È stato dato l'addio a tredici giocatori e il benvenuto a dieci innesti. Una squadra più fisica, tecnicamente di alto livello, che unisce la spregiudicatezza dei giovani alla sicurezza degli esperti. Forse, finalmente, Mancini potrà dire che questa è davvero la “sua Inter”. La difesa è più affidabile grazie alla coppia Murillo-Miranda e a un terzino sinistro di ruolo come Alex Telles, che potrebbe superare Juan Jesus per una maglia da titolare. Il centrocampo è fisico e aggressivo, ma allo stesso tempo di qualità, con il nuovo leader Felipe Melo in grado di gestire anche le pressioni dei grandi palcoscenici. Al suo fianco probabilmente ci saranno Kondogbia e Brozovic. In attacco inamovibile Icardi, supportato da Perisic e Jovetic, con Ljajic a fare staffetta col montenegrino (suo ex compagno ai tempi della Fiorentina).

Si delinea, così, il 4-3-3 cercato e auspicato dal tecnico jesino. Una squadra che dovrà lottare per lo scudetto, come dichiarato più volte in questo inizio stagione. Thohir, infatti, dopo aver lasciato carta bianca all'allenatore, pretende ora i risultati. Si aspetta che Mancini rispetti almeno la promessa di un ritorno in Champions. I sei punti ottenuti nelle prime due di campionato, hanno permesso all'Inter di staccare già le altre grandi in classifica.

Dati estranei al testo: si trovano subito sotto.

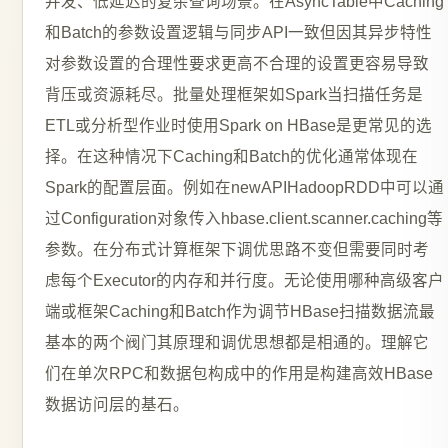
并发、低延迟的复杂查询场景。在AsyncTable中Caching
和Batch的参数设置逻辑与同步API一致但因其异步特性
对参数设置的合理性要求更高不合理的设置更容易导致
背压或资源耗尽。批量处理框架如Spark当扫描任务是
ETL或分析型作业时使用Spark on HBase是更常见的选
择。在这种情况下Caching和Batch的优化通常体现在
Spark的配置层面。例如在newAPIHadoopRDD中可以通
过Configuration对象传入hbase.client.scanner.caching等
参数。在分布式计算框架下调优思路不变但需要同时考
虑每个Executor的内存和并行度。无论使用哪种高级客户
端或框架Caching和Batch作为调节HBase扫描数据流最
基本的两个阀门其原理和调优思想都是相通的。理解它
们在单次RPC和数据包构成中的作用是构建高效HBase
数据访问层的基石。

Ma dopo un mercato di questo livello, le partite devono essere chiuse prima e non allo scadere, come contro Atalanta e Carpi. La proprietà ha investito tanto, sfiorando i 100 milioni di euro per accontentare l'allenatore. Il Fair Play Finanziario, però, ha imposto anche sacrifici in uscita e non è un caso che Hernanes e Kovacic fossero stati utilizzati fuori ruolo (da esterni) nel derby del Trofeo Tim. Era un messaggio, un segnale anche agli stessi giocatori. Cessioni illustri, contando anche quella di Shaqiri, necessarie per finanziare la rivoluzione disegnata da Mancini. Thohir si è così separato dal primo acquisto della sua presidenza. Hernanes, per quanto tecnicamente importante, ha vissuto una stagione e mezza di alti e bassi. Spesso infortunato, solo di rado determinate. Sette i gol con la maglia nerazzurra, troppo pochi per entrare nelle grazie dell'allenatore. Gli 11 milioni incassati dalla cessione del brasiliano, insieme ai 35 di Kovacic (più eventuali bonus) e i 17 di Shaqiri, hanno permesso l'acquisto di Kondogbia (30 milioni), Perisic (16), Jovetic (3), Murillo (8), Melo (3.5), Ljajic (3), Miranda (3) e Telles (1.5), solo per citare i probabili titolari.

Da oggi Mancini potrà iniziare a lavorare con la sua nuova Inter, in attesa del rientro dei nazionali. Melo è già sbarcato ieri a Milano, caricando l'ambiente: «Sono molto felice, si parla dell'Inter non da due mesi, ma da anni, è un sogno che c'è da tempo. Con Mancini abbiamo vinto insieme al Galatasaray, vince sempre, è un esperto».